** PROVIDED MATERIAL follows **

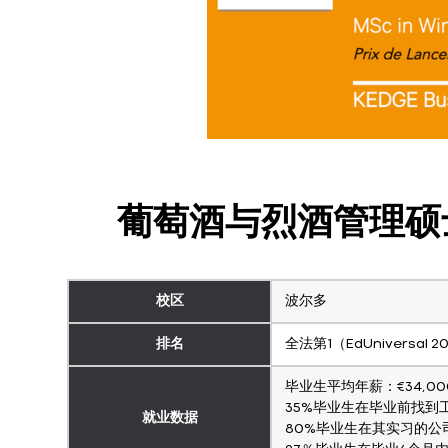
葡萄酒与烈酒管理硕
校区
波尔多
排名
全法第1（EdUniversal 2
毕业生平均年薪：€34,00
35%毕业生在毕业前找到
就业数据
80%毕业生在其实习的公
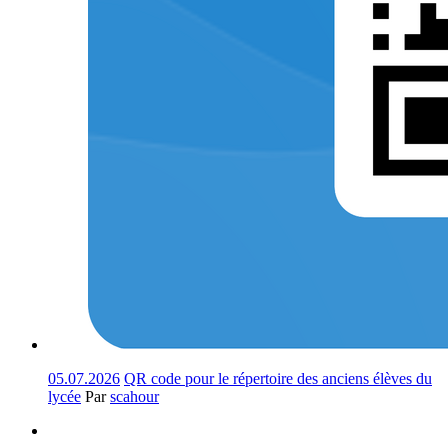
05.07.2026
QR code pour le répertoire des anciens élèves du
lycée
Par
scahour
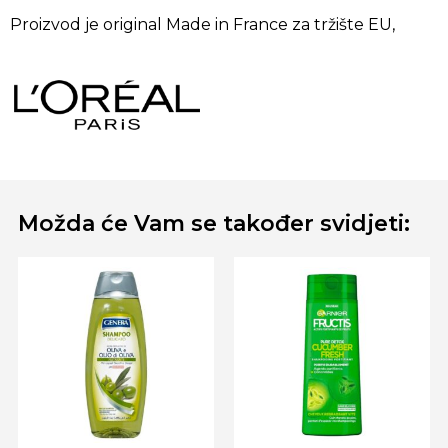
Proizvod je original Made in France za tržište EU,
Možda će Vam se također svidjeti:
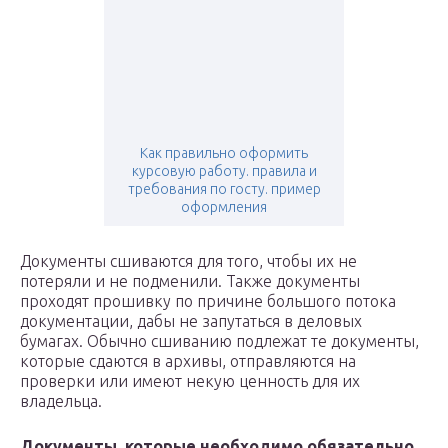
Как правильно оформить
курсовую работу. правила и
требования по госту. пример
оформления
Документы сшиваются для того, чтобы их не
потеряли и не подменили. Также документы
проходят прошивку по причине большого потока
документации, дабы не запутаться в деловых
бумагах. Обычно сшиванию подлежат те документы,
которые сдаются в архивы, отправляются на
проверки или имеют некую ценность для их
владельца.
Документы, которые необходимо обязательно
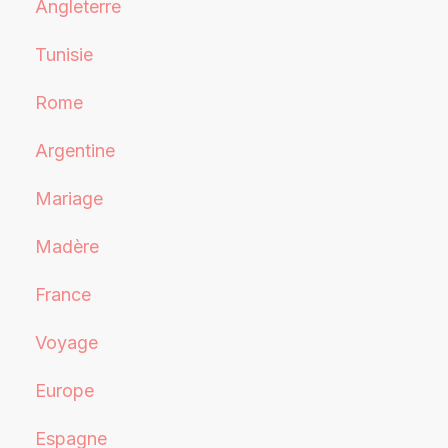
Angleterre
Tunisie
Rome
Argentine
Mariage
Madère
France
Voyage
Europe
Espagne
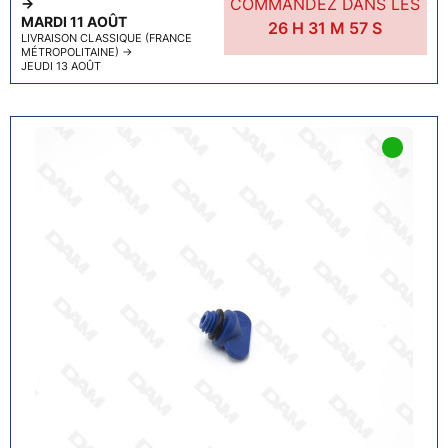
COMMANDEZ DANS LES
→
MARDI 11 AOÛT
26
H
31
M
56
S
LIVRAISON CLASSIQUE (FRANCE
MÉTROPOLITAINE)
→
JEUDI 13 AOÛT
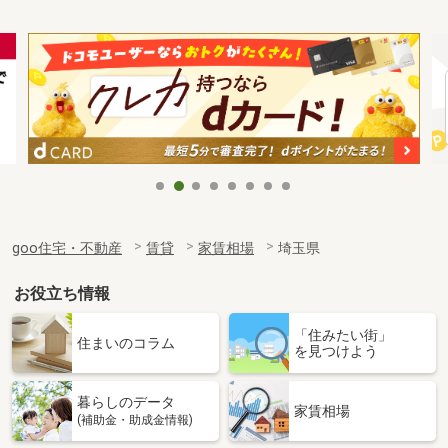
goo住宅・不動産
賃貸
家賃相場
埼玉県
お役立ち情報
「住みたい街」
住まいのコラム
を見つけよう
暮らしのデータ
家賃相場
(補助金・助成金情報)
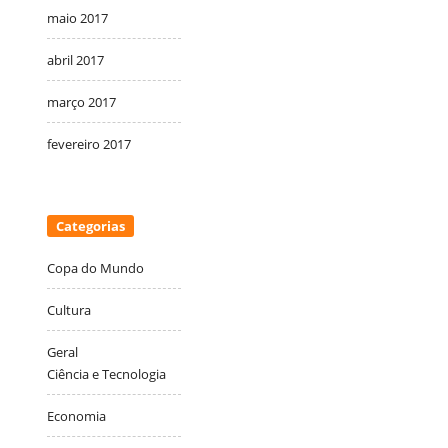
maio 2017
abril 2017
março 2017
fevereiro 2017
Categorias
Copa do Mundo
Cultura
Geral
Ciência e Tecnologia
Economia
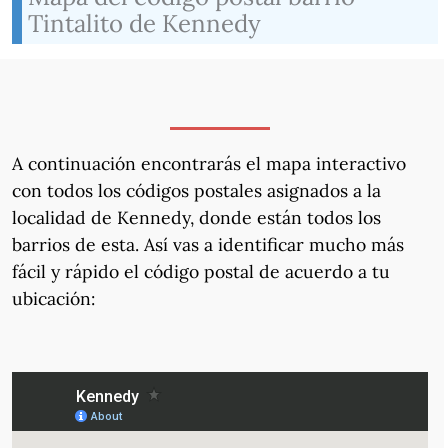
Tintalito de Kennedy
A continuación encontrarás el mapa interactivo
con todos los códigos postales asignados a la
localidad de Kennedy, donde están todos los
barrios de esta. Así vas a identificar mucho más
fácil y rápido el código postal de acuerdo a tu
ubicación:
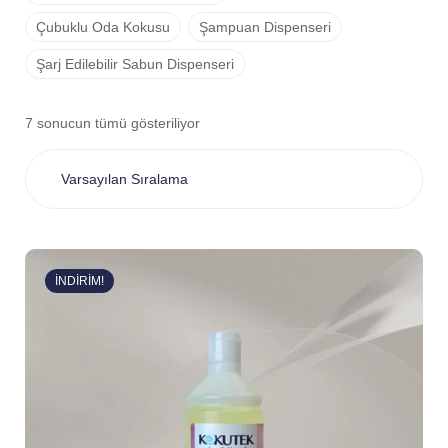
Çubuklu Oda Kokusu
Şampuan Dispenseri
Şarj Edilebilir Sabun Dispenseri
7 sonucun tümü gösteriliyor
İNDIRIM!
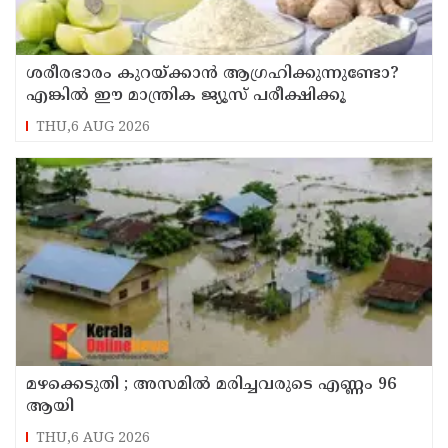
ശരീരഭാരം കുറയ്ക്കാൻ ആഗ്രഹിക്കുന്നുണ്ടോ?
എങ്കിൽ ഈ മാന്ത്രിക ജ്യൂസ് പരീക്ഷിക്കൂ
THU,6 AUG 2026
മഴക്കെടുതി ; അസമില്‍ മരിച്ചവരുടെ എണ്ണം 96
ആയി
THU,6 AUG 2026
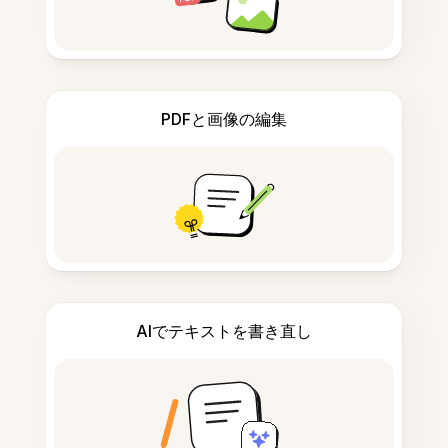
PDFと画像の編集
AIでテキストを書き直し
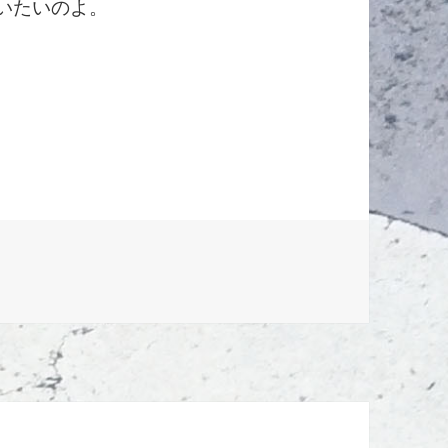
いたいのよ。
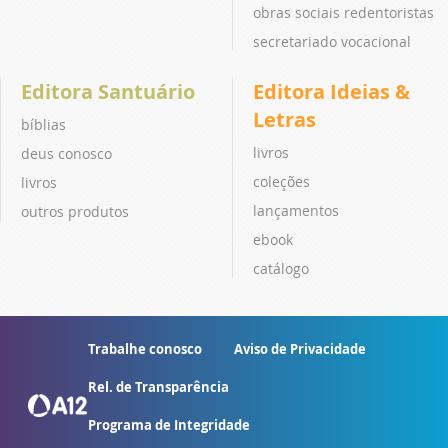
obras sociais redentoristas
secretariado vocacional
Editora Santuário
Editora Ideias &
Letras
bíblias
livros
deus conosco
coleções
livros
lançamentos
outros produtos
ebook
catálogo
Trabalhe conosco
Aviso de Privacidade
Rel. de Transparência
Programa de Integridade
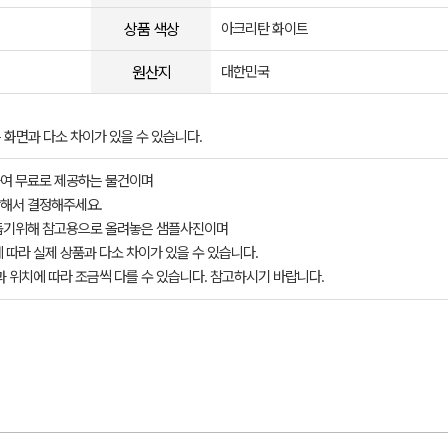
상품 색상
아크리탄 화이트
원산지
대한민국
 화면과 다소 차이가 있을 수 있습니다.
여 무료로 제공하는 물건이며
해서 결정해주세요.
돕기위해 참고용으로 올려놓은 샘플사진이며
 따라 실제 상품과 다소 차이가 있을 수 있습니다.
과 위치에 따라 조금씩 다를 수 있습니다. 참고하시기 바랍니다.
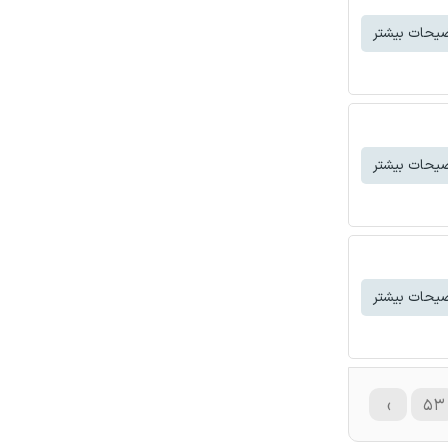
یحات بیشتر
یحات بیشتر
یحات بیشتر
›
۵۳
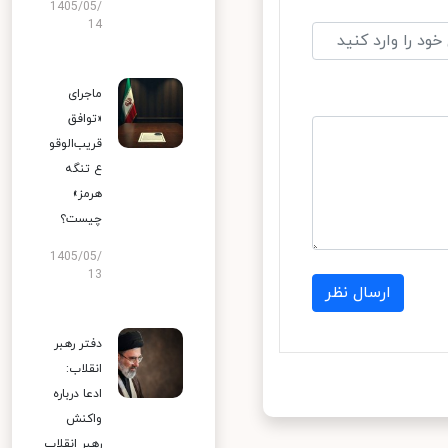
1405/05/
14
ماجرای
«توافق
قریب‌الوقو
ع تنگه
هرمز»
چیست؟
1405/05/
13
ارسال نظر
دفتر رهبر
انقلاب:
ادعا درباره
واکنش
رهبر انقلاب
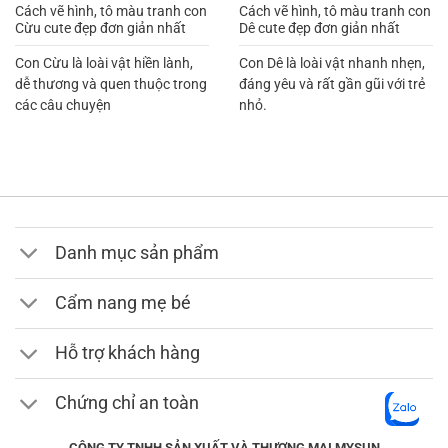
Cách vẽ hình, tô màu tranh con
Cách vẽ hình, tô màu tranh con
Với trọng lượng chỉ 3.9kg, xe đẩy MySun Base là lựa chọn
Cừu cute đẹp đơn giản nhất
Dê cute đẹp đơn giản nhất
lý tưởng cho các chuyến du lịch. Trọng lượng nhẹ giúp ba
Con Cừu là loài vật hiền lành,
Con Dê là loài vật nhanh nhẹn,
mẹ dễ dàng mang vác, xách tay hoặc cất giữ trong cốp xe.
dễ thương và quen thuộc trong
đáng yêu và rất gần gũi với trẻ
Đây chính là ưu điểm nổi bật của một chiếc xe đẩy gấp
các câu chuyện
nhỏ.
gọn du lịch cho bé lớn 1 2 3 4 tuổi. Dù có thiết kế đơn giản,
MySun Base vẫn đảm bảo đầy đủ các tính năng an toàn
như đai bảo vệ, mái che nắng và bánh xe chắc chắn.
Khung xe được làm từ chất liệu cao cấp, bền bỉ, giúp ba mẹ
yên tâm khi sử dụng trong thời gian dài. Khẳng định
MySun Base là một chiếc xe đẩy cho bé giá rẻ nhưng chất
Danh mục sản phẩm
lượng và cực kỳ cơ động – người bạn đồng hành không
thể thiếu trong mọi hành trình cùng con.
Cẩm nang mẹ bé
Hỗ trợ khách hàng
Chứng chỉ an toàn
CÔNG TY TNHH SẢN XUẤT VÀ THƯƠNG MẠI MYSUN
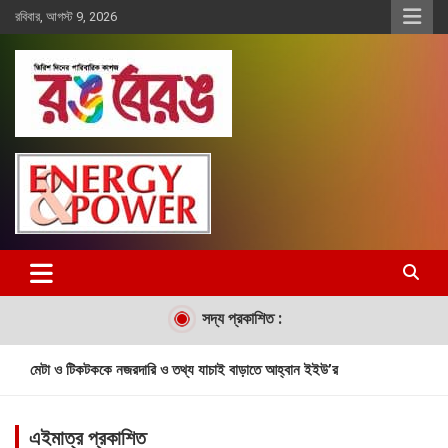
Skip
রবিবার, আগস্ট 9, 2026
to
content
Rangberang.com.bd
রঙ বেরঙ
সদ্য প্রকাশিত :
মেটা ও টিকটককে নজরদারি ও তথ্য যাচাই বাড়াতে আহ্বান ইইউ’র
মালয়েশিয়াকে ৮৯ রানে হারিয়েছে বাংলাদেশ
এইমাত্র প্রকাশিত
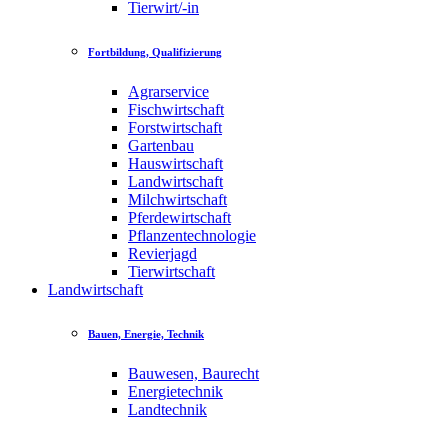
Tierwirt/-in
Fortbildung, Qualifizierung
Agrarservice
Fischwirtschaft
Forstwirtschaft
Gartenbau
Hauswirtschaft
Landwirtschaft
Milchwirtschaft
Pferdewirtschaft
Pflanzentechnologie
Revierjagd
Tierwirtschaft
Landwirtschaft
Bauen, Energie, Technik
Bauwesen, Baurecht
Energietechnik
Landtechnik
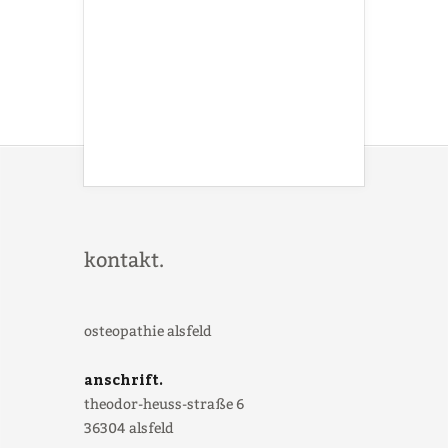
kontakt.
osteopathie alsfeld
anschrift.
theodor-heuss-straße 6
36304 alsfeld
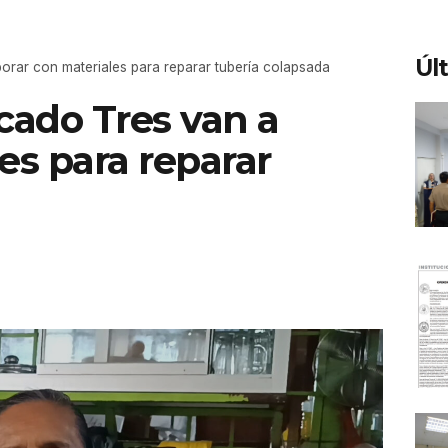
Úl
rar con materiales para reparar tubería colapsada
cado Tres van a
es para reparar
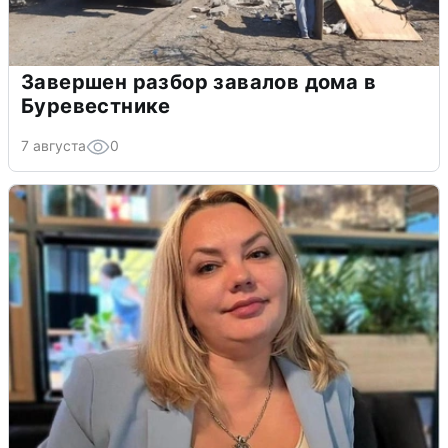
Завершен разбор завалов дома в
Буревестнике
7 августа
0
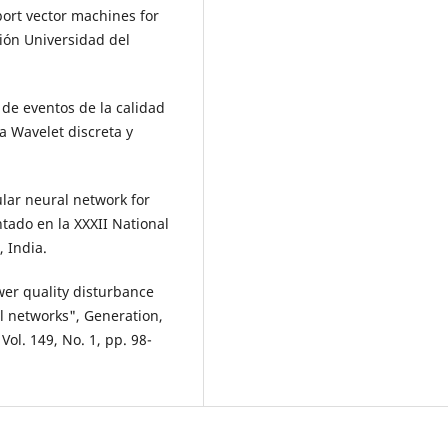
port vector machines for
ción Universidad del
n de eventos de la calidad
a Wavelet discreta y
ular neural network for
ntado en la XXXII National
 India.
power quality disturbance
al networks", Generation,
ol. 149, No. 1, pp. 98-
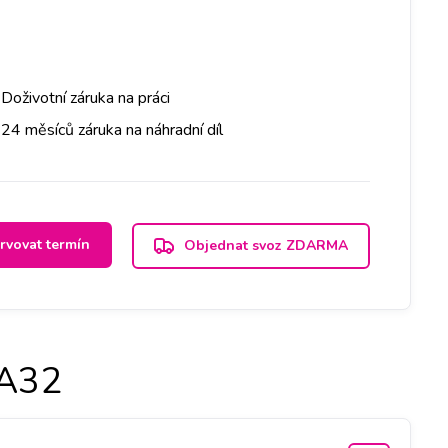
Doživotní záruka na práci
24 měsíců záruka na náhradní díl
rvovat termín
Objednat svoz ZDARMA
A32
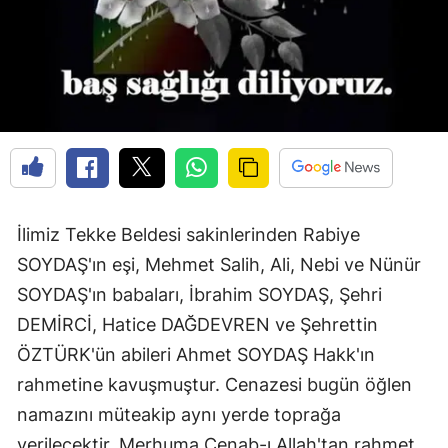
Edirne
Elazığ
Erzincan
Erzurum
Eskişehir
Gaziantep
İlimiz Tekke Beldesi sakinlerinden Rabiye
SOYDAŞ'ın eşi, Mehmet Salih, Ali, Nebi ve Nünür
Giresun
SOYDAŞ'ın babaları, İbrahim SOYDAŞ, Şehri
Gümüşhane
DEMİRCİ, Hatice DAĞDEVREN ve Şehrettin
Hakkari
ÖZTÜRK'ün abileri Ahmet SOYDAŞ Hakk'ın
rahmetine kavuşmuştur. Cenazesi bugün öğlen
Hatay
namazını müteakip aynı yerde toprağa
Isparta
verilecektir. Merhuma Cenab-ı Allah'tan rahmet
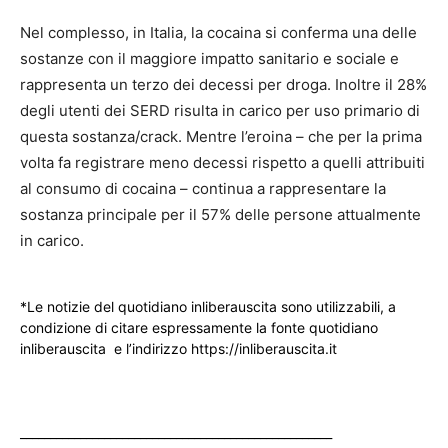
Nel complesso, in Italia, la cocaina si conferma una delle
sostanze con il maggiore impatto sanitario e sociale e
rappresenta un terzo dei decessi per droga. Inoltre il 28%
degli utenti dei SERD risulta in carico per uso primario di
questa sostanza/crack. Mentre l’eroina – che per la prima
volta fa registrare meno decessi rispetto a quelli attribuiti
al consumo di cocaina – continua a rappresentare la
sostanza principale per il 57% delle persone attualmente
in carico.
*Le notizie del quotidiano inliberauscita sono utilizzabili, a
condizione di citare espressamente la fonte quotidiano
inliberauscita e l’indirizzo https://inliberauscita.it
____________________________________________________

** End of PROVIDED MATERIAL **

* **WHAT TO WORK ON**: An exact copy is required of the lines from the start of the records above through the line with "Şarj Edilebilir Sabun Dispenseri", and only those, without any pictures.

* **FINAL ANSWER**:
葡萄酒与烈酒管理硕
校区
波尔多
排名
全法第1（EdUniversal 2
毕业生平均年薪：€34,00
35%毕业生在毕业前找到
就业数据
80%毕业生在其实习的公
05.07.2026
QR code pour le répertoire des anciens élèves du
lycée
Par
scahour
Proizvod je original Made in France za tržište EU,
Možda će Vam se također svidjeti:
Как правильно оформить
курсовую работу. правила и
требования по госту. пример
оформления
Документы сшиваются для того, чтобы их не
потеряли и не подменили. Также документы
проходят прошивку по причине большого потока
документации, дабы не запутаться в деловых
бумагах. Обычно сшиванию подлежат те документы,
которые сдаются в архивы, отправляются на
проверки или имеют некую ценность для их
владельца.
Документы, которые необходимо обязательно
Angleterre
Tunisie
Rome
Argentine
Mariage
Madère
France
Voyage
Europe
Espagne
COMMANDEZ DANS LES
→
MARDI 11 AOÛT
26
H
31
M
56
S
LIVRAISON CLASSIQUE (FRANCE
MÉTROPOLITAINE)
→
JEUDI 13 AOÛT
goo住宅・不動産
賃貸
家賃相場
埼玉県
お役立ち情報
「住みたい街」
住まいのコラム
を見つけよう
暮らしのデータ
家賃相場
(補助金・助成金情報)
maio 2017
abril 2017
março 2017
fevereiro 2017
Categorias
Copa do Mundo
Cultura
Geral
Ciência e Tecnologia
Economia
Tintalito de Kennedy
A continuación encontrarás el mapa interactivo
con todos los códigos postales asignados a la
localidad de Kennedy, donde están todos los
barrios de esta. Así vas a identificar mucho más
fácil y rápido el código postal de acuerdo a tu
ubicación:
Çubuklu Oda Kokusu
Şampuan Dispenseri
Şarj Edilebilir Sabun Dispenseri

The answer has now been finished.